What you should do:
Could you copy the records below exactly, leaving out any pictures they include?

Source information:

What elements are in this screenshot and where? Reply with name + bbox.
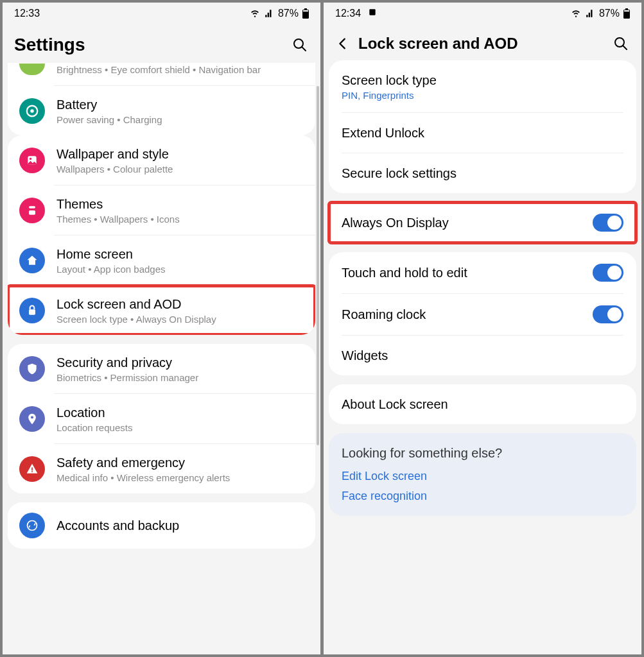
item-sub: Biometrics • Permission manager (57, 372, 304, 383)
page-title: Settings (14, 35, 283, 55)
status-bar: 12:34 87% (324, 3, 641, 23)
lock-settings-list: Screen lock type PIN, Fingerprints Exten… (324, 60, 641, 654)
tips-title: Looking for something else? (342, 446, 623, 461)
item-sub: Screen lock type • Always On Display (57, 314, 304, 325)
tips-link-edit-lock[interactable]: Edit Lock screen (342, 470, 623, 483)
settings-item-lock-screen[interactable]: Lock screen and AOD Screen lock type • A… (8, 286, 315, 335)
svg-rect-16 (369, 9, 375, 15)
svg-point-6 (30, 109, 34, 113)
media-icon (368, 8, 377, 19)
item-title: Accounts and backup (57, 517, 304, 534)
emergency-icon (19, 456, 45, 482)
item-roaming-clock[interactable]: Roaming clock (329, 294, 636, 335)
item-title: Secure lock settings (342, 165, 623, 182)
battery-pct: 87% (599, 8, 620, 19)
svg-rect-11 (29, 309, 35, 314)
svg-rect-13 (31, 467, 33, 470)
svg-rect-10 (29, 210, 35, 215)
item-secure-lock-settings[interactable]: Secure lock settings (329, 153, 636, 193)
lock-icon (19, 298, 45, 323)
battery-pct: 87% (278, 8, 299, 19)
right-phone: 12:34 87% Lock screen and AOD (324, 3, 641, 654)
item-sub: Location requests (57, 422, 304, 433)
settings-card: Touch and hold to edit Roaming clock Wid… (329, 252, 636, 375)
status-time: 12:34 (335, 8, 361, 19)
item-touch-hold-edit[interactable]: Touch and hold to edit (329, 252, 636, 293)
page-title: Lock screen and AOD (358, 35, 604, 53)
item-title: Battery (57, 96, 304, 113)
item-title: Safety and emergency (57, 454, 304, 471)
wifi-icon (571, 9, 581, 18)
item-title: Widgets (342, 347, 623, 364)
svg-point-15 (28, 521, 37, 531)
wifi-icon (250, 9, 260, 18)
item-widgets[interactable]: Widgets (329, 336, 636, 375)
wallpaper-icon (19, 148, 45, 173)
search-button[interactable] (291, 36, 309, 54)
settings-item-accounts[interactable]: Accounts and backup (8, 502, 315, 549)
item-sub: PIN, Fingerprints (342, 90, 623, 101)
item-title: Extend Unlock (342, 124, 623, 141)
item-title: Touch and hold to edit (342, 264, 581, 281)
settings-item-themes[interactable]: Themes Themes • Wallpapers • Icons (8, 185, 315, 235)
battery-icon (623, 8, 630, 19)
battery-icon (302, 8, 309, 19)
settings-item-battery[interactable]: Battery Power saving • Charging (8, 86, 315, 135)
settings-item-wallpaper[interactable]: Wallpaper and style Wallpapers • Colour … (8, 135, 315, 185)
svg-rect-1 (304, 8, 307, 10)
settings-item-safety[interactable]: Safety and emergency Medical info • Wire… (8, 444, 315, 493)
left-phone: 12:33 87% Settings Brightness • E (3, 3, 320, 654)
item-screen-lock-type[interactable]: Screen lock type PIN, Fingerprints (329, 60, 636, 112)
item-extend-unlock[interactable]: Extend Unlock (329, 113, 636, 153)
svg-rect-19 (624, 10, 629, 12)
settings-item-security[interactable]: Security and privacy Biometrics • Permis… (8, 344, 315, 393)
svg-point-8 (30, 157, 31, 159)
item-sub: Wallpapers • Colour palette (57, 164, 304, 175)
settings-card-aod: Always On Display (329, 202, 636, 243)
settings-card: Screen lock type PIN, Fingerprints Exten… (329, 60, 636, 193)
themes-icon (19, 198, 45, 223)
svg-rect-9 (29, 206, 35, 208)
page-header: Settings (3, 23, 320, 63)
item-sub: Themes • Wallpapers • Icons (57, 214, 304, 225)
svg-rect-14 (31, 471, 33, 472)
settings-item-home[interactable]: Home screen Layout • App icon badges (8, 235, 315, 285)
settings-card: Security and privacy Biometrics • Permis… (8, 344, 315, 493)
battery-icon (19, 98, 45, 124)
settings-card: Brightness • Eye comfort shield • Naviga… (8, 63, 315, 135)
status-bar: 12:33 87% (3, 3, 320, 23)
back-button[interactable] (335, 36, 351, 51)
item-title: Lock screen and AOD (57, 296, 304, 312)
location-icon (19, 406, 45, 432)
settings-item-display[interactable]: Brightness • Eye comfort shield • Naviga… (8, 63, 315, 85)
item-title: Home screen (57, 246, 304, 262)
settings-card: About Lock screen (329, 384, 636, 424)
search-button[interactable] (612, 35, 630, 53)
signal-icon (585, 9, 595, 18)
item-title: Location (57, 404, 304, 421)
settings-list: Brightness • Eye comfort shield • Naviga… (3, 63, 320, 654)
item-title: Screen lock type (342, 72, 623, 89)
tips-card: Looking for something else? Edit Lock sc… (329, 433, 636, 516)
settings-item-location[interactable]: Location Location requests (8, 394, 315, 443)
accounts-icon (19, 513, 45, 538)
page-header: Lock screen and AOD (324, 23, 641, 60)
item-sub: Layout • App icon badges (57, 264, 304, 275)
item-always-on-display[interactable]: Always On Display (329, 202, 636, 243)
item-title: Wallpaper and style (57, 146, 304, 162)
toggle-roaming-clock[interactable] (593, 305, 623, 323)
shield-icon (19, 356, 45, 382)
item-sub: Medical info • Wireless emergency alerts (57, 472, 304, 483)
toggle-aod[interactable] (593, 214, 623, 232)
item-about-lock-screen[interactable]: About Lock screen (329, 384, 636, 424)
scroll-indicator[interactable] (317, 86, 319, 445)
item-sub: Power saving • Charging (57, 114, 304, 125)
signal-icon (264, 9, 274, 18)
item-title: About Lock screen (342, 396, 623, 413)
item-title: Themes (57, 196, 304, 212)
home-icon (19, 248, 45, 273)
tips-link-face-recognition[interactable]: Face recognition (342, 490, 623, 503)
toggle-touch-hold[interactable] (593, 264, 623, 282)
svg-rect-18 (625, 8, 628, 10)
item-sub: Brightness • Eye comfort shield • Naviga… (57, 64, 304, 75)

Answer for this exercise:
What elements are in this screenshot and where? Reply with name + bbox.
item-sub: Biometrics • Permission manager (57, 372, 304, 383)
page-title: Settings (14, 35, 283, 55)
status-bar: 12:34 87% (324, 3, 641, 23)
lock-settings-list: Screen lock type PIN, Fingerprints Exten… (324, 60, 641, 654)
tips-title: Looking for something else? (342, 446, 623, 461)
item-sub: Screen lock type • Always On Display (57, 314, 304, 325)
tips-link-edit-lock[interactable]: Edit Lock screen (342, 470, 623, 483)
settings-item-lock-screen[interactable]: Lock screen and AOD Screen lock type • A… (8, 286, 315, 335)
svg-rect-16 (369, 9, 375, 15)
svg-point-6 (30, 109, 34, 113)
media-icon (368, 8, 377, 19)
item-title: Accounts and backup (57, 517, 304, 534)
emergency-icon (19, 456, 45, 482)
item-roaming-clock[interactable]: Roaming clock (329, 294, 636, 335)
item-title: Secure lock settings (342, 165, 623, 182)
battery-pct: 87% (599, 8, 620, 19)
svg-rect-11 (29, 309, 35, 314)
svg-rect-13 (31, 467, 33, 470)
svg-rect-10 (29, 210, 35, 215)
item-secure-lock-settings[interactable]: Secure lock settings (329, 153, 636, 193)
lock-icon (19, 298, 45, 323)
battery-pct: 87% (278, 8, 299, 19)
right-phone: 12:34 87% Lock screen and AOD (324, 3, 641, 654)
item-sub: Location requests (57, 422, 304, 433)
settings-card: Touch and hold to edit Roaming clock Wid… (329, 252, 636, 375)
status-time: 12:34 (335, 8, 361, 19)
item-touch-hold-edit[interactable]: Touch and hold to edit (329, 252, 636, 293)
page-title: Lock screen and AOD (358, 35, 604, 53)
item-title: Battery (57, 96, 304, 113)
item-title: Safety and emergency (57, 454, 304, 471)
wifi-icon (571, 9, 581, 18)
item-title: Widgets (342, 347, 623, 364)
svg-point-15 (28, 521, 37, 531)
wifi-icon (250, 9, 260, 18)
item-widgets[interactable]: Widgets (329, 336, 636, 375)
wallpaper-icon (19, 148, 45, 173)
search-button[interactable] (291, 36, 309, 54)
settings-item-accounts[interactable]: Accounts and backup (8, 502, 315, 549)
item-sub: PIN, Fingerprints (342, 90, 623, 101)
item-title: Extend Unlock (342, 124, 623, 141)
item-title: Touch and hold to edit (342, 264, 581, 281)
settings-item-themes[interactable]: Themes Themes • Wallpapers • Icons (8, 185, 315, 235)
battery-icon (623, 8, 630, 19)
battery-icon (302, 8, 309, 19)
settings-item-battery[interactable]: Battery Power saving • Charging (8, 86, 315, 135)
settings-item-wallpaper[interactable]: Wallpaper and style Wallpapers • Colour … (8, 135, 315, 185)
svg-rect-1 (304, 8, 307, 10)
settings-item-safety[interactable]: Safety and emergency Medical info • Wire… (8, 444, 315, 493)
left-phone: 12:33 87% Settings Brightness • E (3, 3, 320, 654)
item-screen-lock-type[interactable]: Screen lock type PIN, Fingerprints (329, 60, 636, 112)
item-extend-unlock[interactable]: Extend Unlock (329, 113, 636, 153)
svg-rect-19 (624, 10, 629, 12)
settings-item-security[interactable]: Security and privacy Biometrics • Permis… (8, 344, 315, 393)
svg-point-8 (30, 157, 31, 159)
item-sub: Wallpapers • Colour palette (57, 164, 304, 175)
settings-card-aod: Always On Display (329, 202, 636, 243)
settings-card: Screen lock type PIN, Fingerprints Exten… (329, 60, 636, 193)
themes-icon (19, 198, 45, 223)
svg-rect-9 (29, 206, 35, 208)
page-header: Settings (3, 23, 320, 63)
item-sub: Themes • Wallpapers • Icons (57, 214, 304, 225)
svg-rect-14 (31, 471, 33, 472)
settings-item-home[interactable]: Home screen Layout • App icon badges (8, 235, 315, 285)
settings-card: Security and privacy Biometrics • Permis… (8, 344, 315, 493)
battery-icon (19, 98, 45, 124)
settings-card: Brightness • Eye comfort shield • Naviga… (8, 63, 315, 135)
status-bar: 12:33 87% (3, 3, 320, 23)
back-button[interactable] (335, 36, 351, 51)
item-title: Lock screen and AOD (57, 296, 304, 312)
location-icon (19, 406, 45, 432)
settings-item-display[interactable]: Brightness • Eye comfort shield • Naviga… (8, 63, 315, 85)
item-title: Home screen (57, 246, 304, 262)
settings-card: About Lock screen (329, 384, 636, 424)
search-button[interactable] (612, 35, 630, 53)
signal-icon (585, 9, 595, 18)
item-title: Location (57, 404, 304, 421)
settings-list: Brightness • Eye comfort shield • Naviga… (3, 63, 320, 654)
item-title: Screen lock type (342, 72, 623, 89)
tips-card: Looking for something else? Edit Lock sc… (329, 433, 636, 516)
settings-item-location[interactable]: Location Location requests (8, 394, 315, 443)
accounts-icon (19, 513, 45, 538)
page-header: Lock screen and AOD (324, 23, 641, 60)
item-sub: Layout • App icon badges (57, 264, 304, 275)
item-always-on-display[interactable]: Always On Display (329, 202, 636, 243)
item-title: Wallpaper and style (57, 146, 304, 162)
toggle-roaming-clock[interactable] (593, 305, 623, 323)
shield-icon (19, 356, 45, 382)
item-sub: Medical info • Wireless emergency alerts (57, 472, 304, 483)
toggle-aod[interactable] (593, 214, 623, 232)
item-about-lock-screen[interactable]: About Lock screen (329, 384, 636, 424)
scroll-indicator[interactable] (317, 86, 319, 445)
item-sub: Power saving • Charging (57, 114, 304, 125)
signal-icon (264, 9, 274, 18)
item-title: About Lock screen (342, 396, 623, 413)
item-title: Themes (57, 196, 304, 212)
home-icon (19, 248, 45, 273)
tips-link-face-recognition[interactable]: Face recognition (342, 490, 623, 503)
toggle-touch-hold[interactable] (593, 264, 623, 282)
svg-rect-18 (625, 8, 628, 10)
item-sub: Brightness • Eye comfort shield • Naviga… (57, 64, 304, 75)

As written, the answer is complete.